Es común la queja de que vivimos en el país de la impunidad. Ni quien lo discuta: tan sólo las cifras acerca del número de delitos que terminan sin castigo para el responsable, sumados a los muchos que ni siquiera se denuncian porque los afectados prefieren no sumar a lo ya perdido el desperdicio de esfuerzo y de tiempo para acudir ante la autoridad, porque dudan de su eficacia, porque temen mucho más a las posibles represalias del delincuente que lo que confían en el brazo justiciero (es un decir) de las instituciones.

Sólo que esa impunidad se traslada, todos los días, a lo social, a lo familiar, a lo individual. Y por extensión, claro está, a lo político e institucional. Si es mí primo, mi tío, mi hijo, entonces lo encubro, lo protejo. Si se trata de mi causa favorita entonces no sólo tolero, sino que promuevo activamente que se rompan las reglas para apoyarla. Si es a mi partido o a mi candidato al que se acusa, entonces es una fabricación, una calumnia, un infundio. Y a esa impunidad, real o pretendida, se suma la doble moral: la del activista que se indigna por lo que le hacen a él, pero no por lo que le sucede a su contrincante social o ideológico, la del medio de comunicación que, viviendo en casa de cristal, no se cansa de lanzar piedras.

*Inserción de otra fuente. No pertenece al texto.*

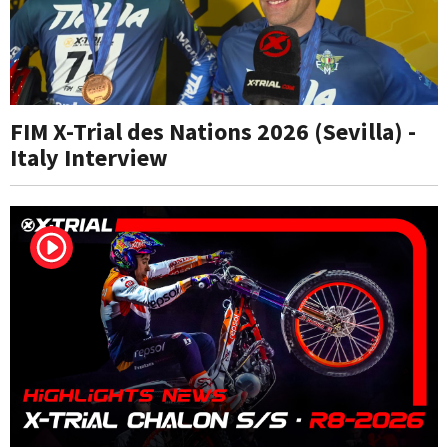
FIM X-Trial des Nations 2026 (Sevilla) -
Italy Interview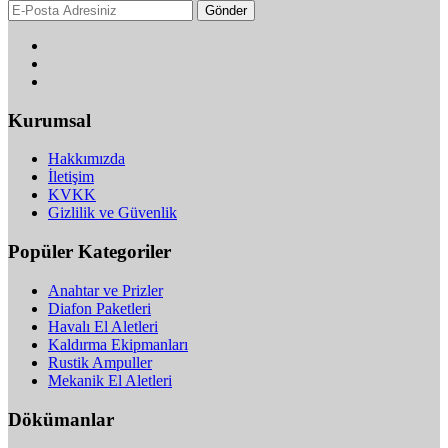
Gönder
Kurumsal
Hakkımızda
İletişim
KVKK
Gizlilik ve Güvenlik
Popüler Kategoriler
Anahtar ve Prizler
Diafon Paketleri
Havalı El Aletleri
Kaldırma Ekipmanları
Rustik Ampuller
Mekanik El Aletleri
Dökümanlar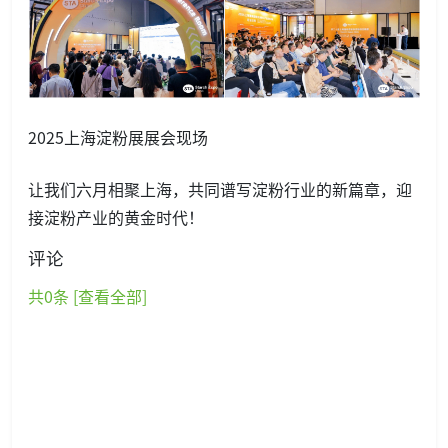
2025上海淀粉展展会现场
让我们六月相聚上海，共同谱写淀粉行业的新篇章，迎
接淀粉产业的黄金时代！
评论
共
0
条 [查看全部]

Nos quejamos de la corrupción, pero más de la mitad participa en y de ella. Nos atrevemos, individual y colectivamente, a etiquetar, a señalar con el dedo flamígero a “todos” los de tal o cual profesión, filiación, o vocación. El mismo activista que tolera las trampas a favor de causas en las que cree cubre con el manto de su descalificación a los demás, con la misma desfachatez que el padre de familia que, estacionado en tercera fila para dejar a sus pequeños en la escuela, se queja de las autoridades por el tráfico y acusa de corrupto al mismo policía al que acaba de intentar sobornar o, peor todavía, atropellar.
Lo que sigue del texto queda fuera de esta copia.